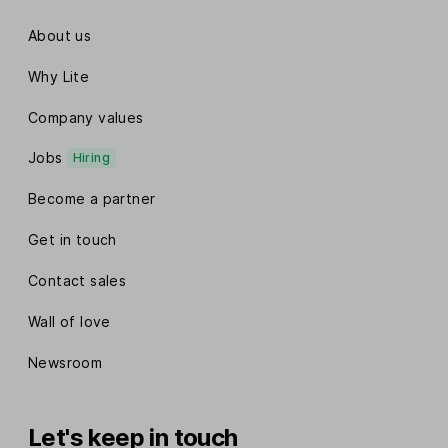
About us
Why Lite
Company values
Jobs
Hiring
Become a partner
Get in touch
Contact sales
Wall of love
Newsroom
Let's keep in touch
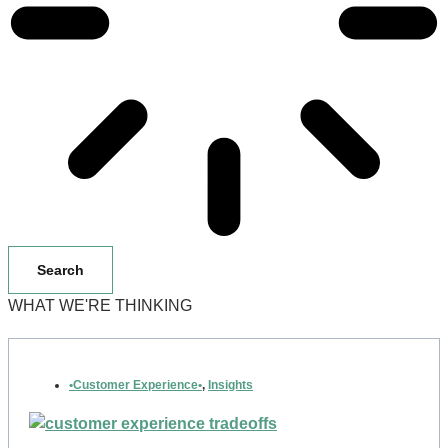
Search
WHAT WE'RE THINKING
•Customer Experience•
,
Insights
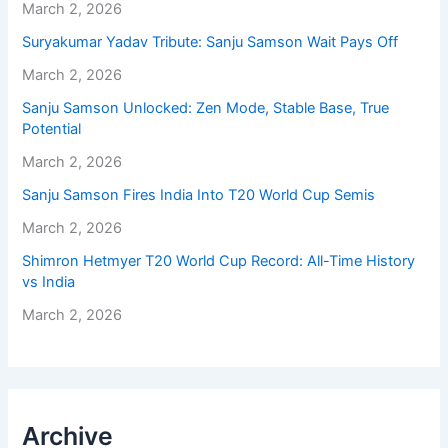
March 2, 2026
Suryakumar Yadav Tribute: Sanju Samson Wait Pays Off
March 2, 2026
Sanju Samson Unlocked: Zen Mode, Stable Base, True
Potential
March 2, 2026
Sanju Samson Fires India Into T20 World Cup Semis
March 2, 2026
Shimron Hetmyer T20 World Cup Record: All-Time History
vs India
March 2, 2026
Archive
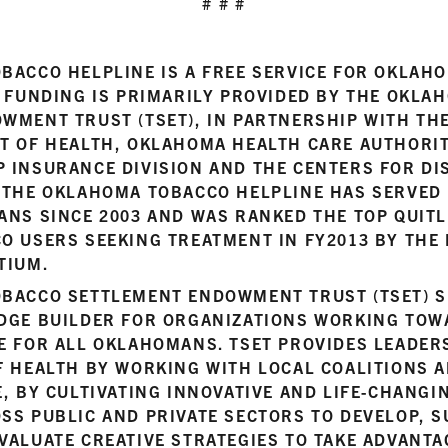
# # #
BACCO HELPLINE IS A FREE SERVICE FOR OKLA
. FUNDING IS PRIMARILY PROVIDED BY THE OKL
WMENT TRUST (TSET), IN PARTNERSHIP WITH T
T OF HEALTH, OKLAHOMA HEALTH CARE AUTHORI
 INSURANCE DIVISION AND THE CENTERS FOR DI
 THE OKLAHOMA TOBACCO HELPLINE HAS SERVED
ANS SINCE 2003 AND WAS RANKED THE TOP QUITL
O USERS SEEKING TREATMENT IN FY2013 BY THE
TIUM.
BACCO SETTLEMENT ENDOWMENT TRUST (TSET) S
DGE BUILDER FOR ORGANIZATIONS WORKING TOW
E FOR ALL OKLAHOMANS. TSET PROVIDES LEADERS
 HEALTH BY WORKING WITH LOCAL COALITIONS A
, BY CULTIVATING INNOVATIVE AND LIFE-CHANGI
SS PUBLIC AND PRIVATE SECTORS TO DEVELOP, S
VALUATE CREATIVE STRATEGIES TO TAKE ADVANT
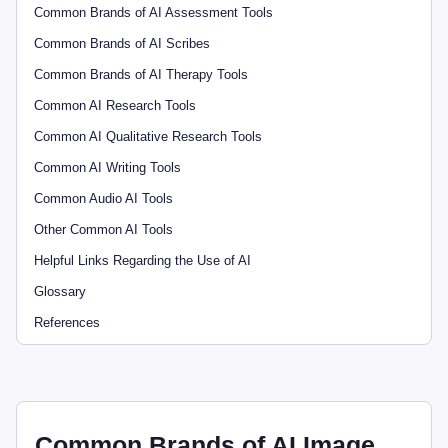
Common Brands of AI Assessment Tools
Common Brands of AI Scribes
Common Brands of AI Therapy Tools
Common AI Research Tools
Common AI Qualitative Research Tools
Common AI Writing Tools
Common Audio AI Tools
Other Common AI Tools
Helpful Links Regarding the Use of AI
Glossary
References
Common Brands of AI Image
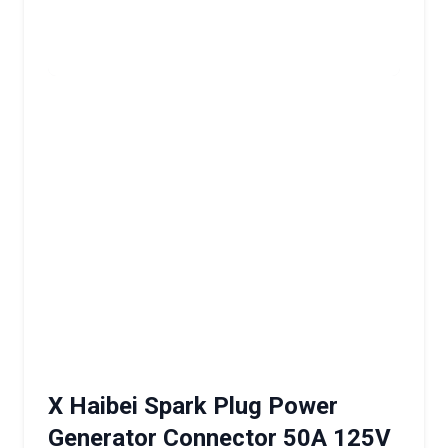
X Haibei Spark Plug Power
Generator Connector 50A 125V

::::::::::

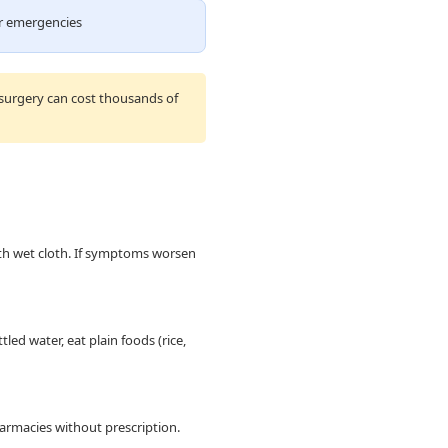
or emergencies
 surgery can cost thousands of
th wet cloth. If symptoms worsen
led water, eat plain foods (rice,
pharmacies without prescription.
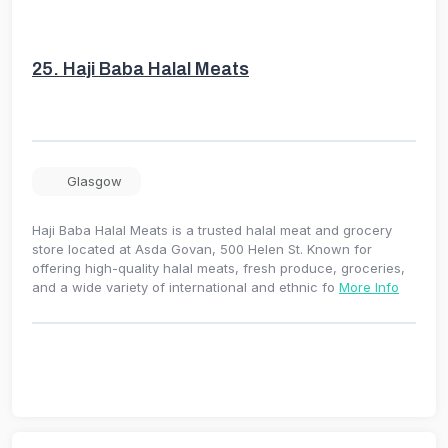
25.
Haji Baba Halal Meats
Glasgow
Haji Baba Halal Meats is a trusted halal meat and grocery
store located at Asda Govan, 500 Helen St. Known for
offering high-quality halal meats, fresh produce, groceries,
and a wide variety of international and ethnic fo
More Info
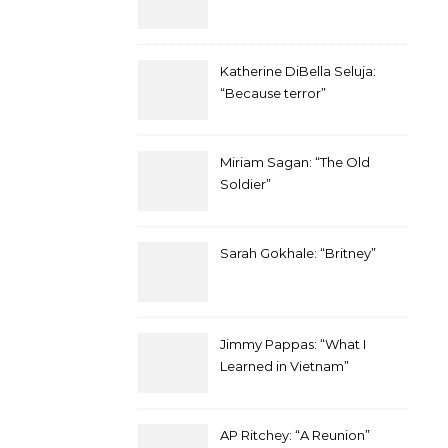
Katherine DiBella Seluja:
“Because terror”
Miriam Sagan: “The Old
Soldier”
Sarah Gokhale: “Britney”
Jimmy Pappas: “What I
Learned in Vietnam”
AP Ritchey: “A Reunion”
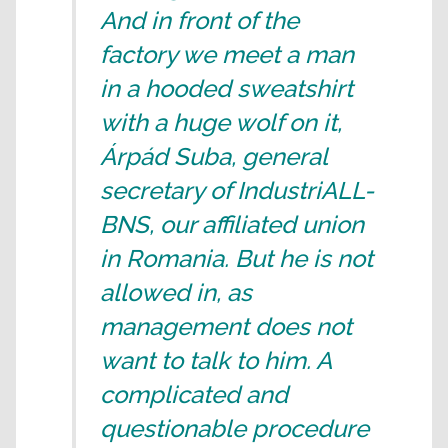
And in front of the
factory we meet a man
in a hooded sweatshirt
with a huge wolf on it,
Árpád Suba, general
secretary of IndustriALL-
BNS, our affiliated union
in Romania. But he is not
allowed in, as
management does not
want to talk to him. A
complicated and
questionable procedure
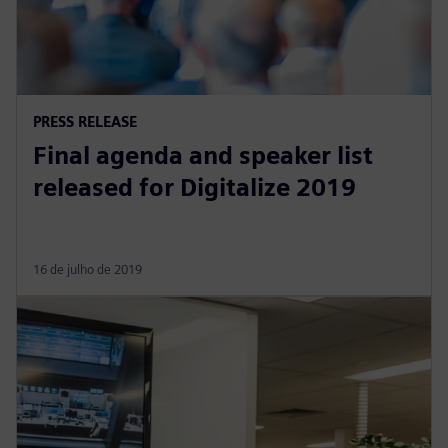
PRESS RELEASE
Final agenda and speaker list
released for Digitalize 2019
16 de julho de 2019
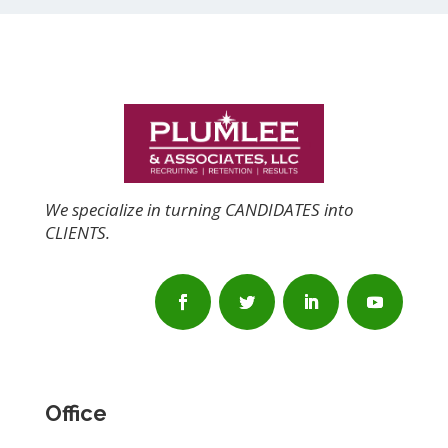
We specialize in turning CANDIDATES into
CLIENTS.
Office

::::::::::

* AIM OF THE EXERCISE *
In the material above, which lines fall between the one holding "BNS, our affiliated union" and the one holding "16 de julho de 2019", inclusive? Print exactly those, with the pictures left out.

* RESPONSE TO THIS TASK *
BNS, our affiliated union
in Romania. But he is not
allowed in, as
management does not
want to talk to him. A
complicated and
questionable procedure
PRESS RELEASE
Final agenda and speaker list
released for Digitalize 2019
16 de julho de 2019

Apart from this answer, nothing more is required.